Some members of the delegation from Taiwan. (RI photo)

Officials from Taiwan have agreed to buy $2.6 billion worth of U.S. corn, soybeans, and dried distillers grain. Representatives of Iowa commodity groups joined Taiwan officials at the Iowa Capitol for a signing ceremony.

Johnson Chiang, director general of the country’s Economic and Cultural Office in Chicago, was part of the delegation.

“We want to have more cooperation with Iowa in addition to purchasing agriculture products, but also I think we enough areas in high technologies because Taiwan is also one of the leading contributors to the high technology supply chain,” he said, a reference to Taiwan’s status as the world’s largest supplier of computer chips.

Taiwan has signed letters of intent to purchase 1.5 million metric tons of U.S. corn and up to 2.9 metric tons of U.S. soybeans as well as by-products of corn and beans over the next two years.

“Trade matters to Iowa,” said Mike Naig, the Iowa Secretary of Agriculture. “As a leading exporter of food and agriculture products, we see great value in the type of commitment that you all signed today and that continues to build upon a relationship that we are maintaining and building throughout time.”

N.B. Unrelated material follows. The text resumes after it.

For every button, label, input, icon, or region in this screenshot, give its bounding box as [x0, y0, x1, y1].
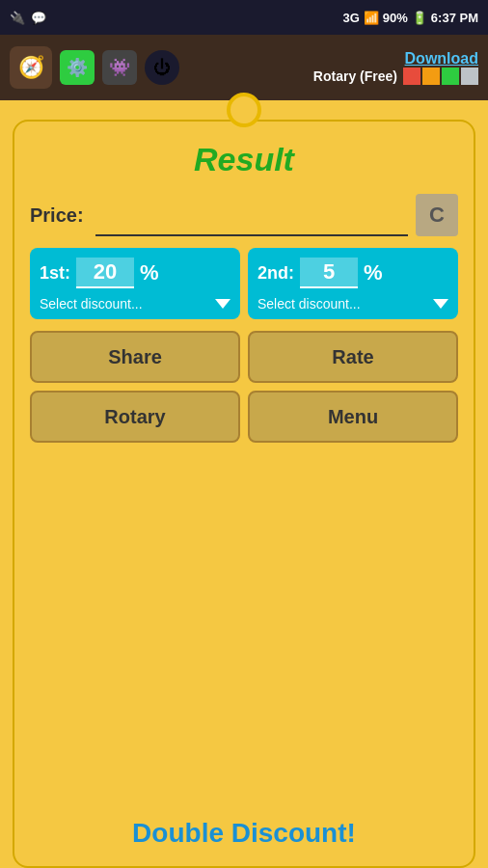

Governor Kim Reynolds said Iowa exports to Taiwan have increased in the past five years and are on pace to be higher this year as well. “Taiwan’s economic clout is substantial,” Reynolds said. “It’s the 12th largest purchaser of Iowa products, with a total of $304 million of (Iowa) goods sold in Taiwan last year.”

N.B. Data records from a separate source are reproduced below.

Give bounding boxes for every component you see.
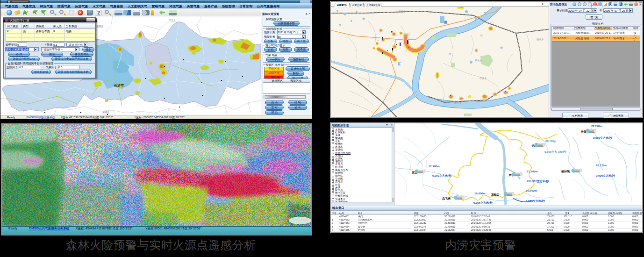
svg-text:建设乡: 建设乡 [454, 101, 461, 105]
svg-text:鸟飞洲: 鸟飞洲 [442, 197, 451, 200]
svg-text:26.126m: 26.126m [596, 164, 607, 167]
svg-text:柳林闸: 柳林闸 [561, 170, 570, 173]
svg-text:0.000立方 //20/秒: 0.000立方 //20/秒 [544, 150, 566, 154]
svg-text:长沙市: 长沙市 [114, 83, 124, 87]
svg-text:平江县: 平江县 [169, 19, 176, 22]
svg-text:考连乡: 考连乡 [399, 10, 406, 13]
svg-text:21.549m: 21.549m [527, 170, 538, 173]
svg-text:湘: 湘 [444, 21, 447, 24]
svg-text:08.100g: 08.100g [545, 140, 556, 143]
svg-text:436.312立方米/秒: 436.312立方米/秒 [527, 179, 549, 183]
svg-text:0.060立方米/秒: 0.060立方米/秒 [526, 199, 545, 203]
svg-text:湘潭县: 湘潭县 [102, 111, 109, 114]
svg-text:城连乡: 城连乡 [403, 33, 410, 36]
svg-text:0.000立方米/秒: 0.000立方米/秒 [432, 174, 452, 178]
svg-text:湘阴县: 湘阴县 [96, 25, 103, 28]
svg-text:0.006立方米/秒: 0.006立方米/秒 [473, 201, 493, 205]
svg-text:19.460m: 19.460m [474, 192, 486, 195]
svg-text:江: 江 [397, 62, 401, 66]
svg-text:草船口: 草船口 [491, 193, 500, 197]
svg-text:16.240m: 16.240m [526, 189, 537, 192]
svg-text:双城乡: 双城乡 [475, 59, 482, 62]
svg-text:27.798m: 27.798m [591, 125, 602, 128]
svg-text:0.000立方米/秒: 0.000立方米/秒 [596, 174, 615, 178]
svg-text:钢城乡: 钢城乡 [537, 38, 544, 41]
svg-text:0.000立方米/秒: 0.000立方米/秒 [593, 136, 613, 140]
svg-text:12.980m: 12.980m [429, 165, 440, 168]
svg-text:跃进乡: 跃进乡 [479, 77, 487, 80]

The Taiwanese delegation is on a goodwill mission to the United States and has spent the past two days in Iowa. Chin-Chang Huang, the deputy minister of Taiwan’s Council of Agriculture, said he was intrigued by Iowa State University programs on climate change and sustainable agriculture and plans to recommend his government establish agreements with ISU, “and also send our people to study at Iowa State University,” he said.

Taiwan’s first directly-elected president earned an agricultural economics degree from Iowa State in 1953. President Lee led Taiwan from 1988 until 2000.